O piloto taireno começou a andar de um lado para o outro, ansioso, quando chegaram ao delta, com o sol a pino, e torceu o nariz para a tigela de peixe cozido com especiarias e o pão que lhe ofereceram. Elayne comeu com vontade, limpando a tigela de cerâmica com os últimos pedaços de pão, embora compartilhasse do incômodo do homem. Passagens amplas e estreitas pareciam levar a todas as direções. Algumas terminavam de repente, ainda à vista, em uma muralha de juncos. Não havia como dizer quais das outras desapareceriam da mesma forma abrupta após a curva seguinte. Apesar disso, Coine não reduzia a velocidade do Bailador, nem hesitava em traçar o caminho. Era óbvio que sabia em quais canais entrar — ou a Chamadora de Ventos sabia — mas o piloto continuava resmungando sozinho, como se pensasse que fossem encalhar a qualquer momento.

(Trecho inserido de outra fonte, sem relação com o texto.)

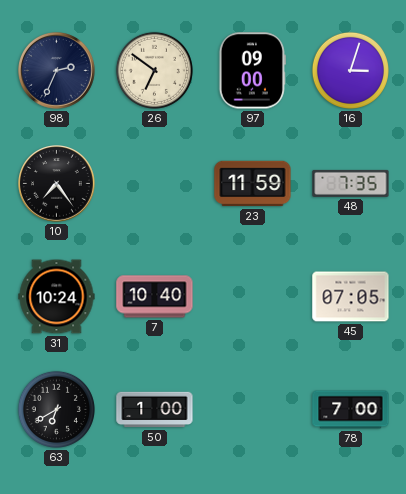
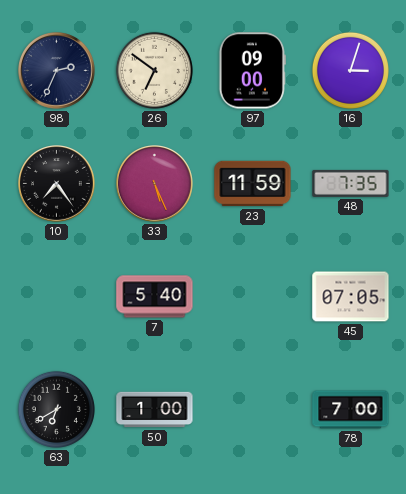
33: none -> 5:26
31: 10:24 -> none
7: 10:40 -> 5:40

Era fim de tarde quando a boca do rio surgiu à frente de súbito, revelando a infinita superfície do Mar das Tempestades. O Povo do Mar fez um movimento com as velas, e o navio estremeceu de leve e parou de vez. Foi só então que Elayne percebeu um grande bote a remos deslizando depressa, parecia uma barata d’água cheia de pernas. A pequena embarcação saía de uma ilha onde algumas construções solitárias estavam espalhadas ao redor de uma torre estreita e comprida. No topo, homens que pareciam pequeninos a distância esperavam sob o estandarte de Tear, três luas crescentes em um campo vermelho e dourado. O piloto pegou a bolsa que Coine ofereceu sem dizer uma palavra e desceu correndo uma escada de cordas para o bote. Assim que ele subiu a bordo, as velas se abriram outra vez, e o Bailador enfrentou as primeiras ondas do mar aberto, erguendo-se de leve, abrindo caminho. O Povo do Mar correu até os cordames e ergueu mais velas, e o navio disparou para o sudoeste, para longe da cidade.

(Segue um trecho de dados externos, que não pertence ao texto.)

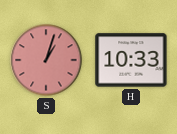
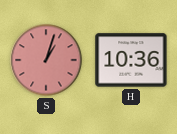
H: 10:33 -> 10:36
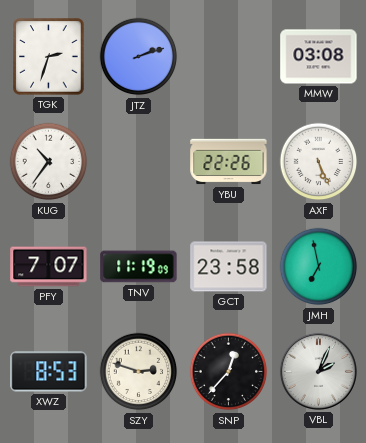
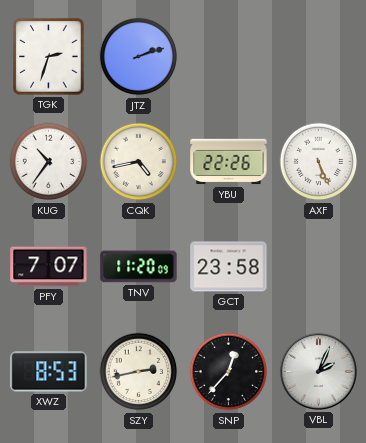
MMW: 03:08 -> none
CQK: none -> 4:43
TNV: 11:19 -> 11:20
JMH: 6:58 -> none
SZY: 2:48 -> 2:43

Quando a última faixa estreita de terra desapareceu no horizonte, as mulheres do Povo do Mar tiraram as blusas. Todas elas, até a Mestra das Velas e a Chamadora de Ventos. Elayne não sabia para onde olhar. Todas as mulheres andavam para lá e para cá, seminuas, sem se preocuparem com os homens ao redor. Juilin Sandar parecia tão constrangido quanto ela, e olhava, embasbacado, das mulheres para os próprios pés, até que saiu correndo para o deque inferior. Elayne não se deixaria abalar. Optou, em vez disso, por olhar para o lado e observar o mar.

Costumes diferentes, lembrou a si mesma. Desde que não esperem que eu faça o mesmo. Só o pensamento quase a fez soltar uma risada histérica. De certo modo, era mais fácil pensar na Ajah Negra do que nisso. Costumes diferentes. Luz!

O céu ficou roxo, com o sol opaco no horizonte. Golfinhos escoltavam a embarcação, dando voltas e saltando logo ao lado. Mais adiante, cardumes de uma espécie de peixe brilhante azul-prateado irrompiam da superfície, deslizando pelo ar com as barbatanas esticadas por cinquenta passadas ou mais antes de mergulhar de volta na água azul-acinzentada e turbulenta. Elayne assistiu a uns doze mergulhos, estupefata, até que os bichos não apareceram mais.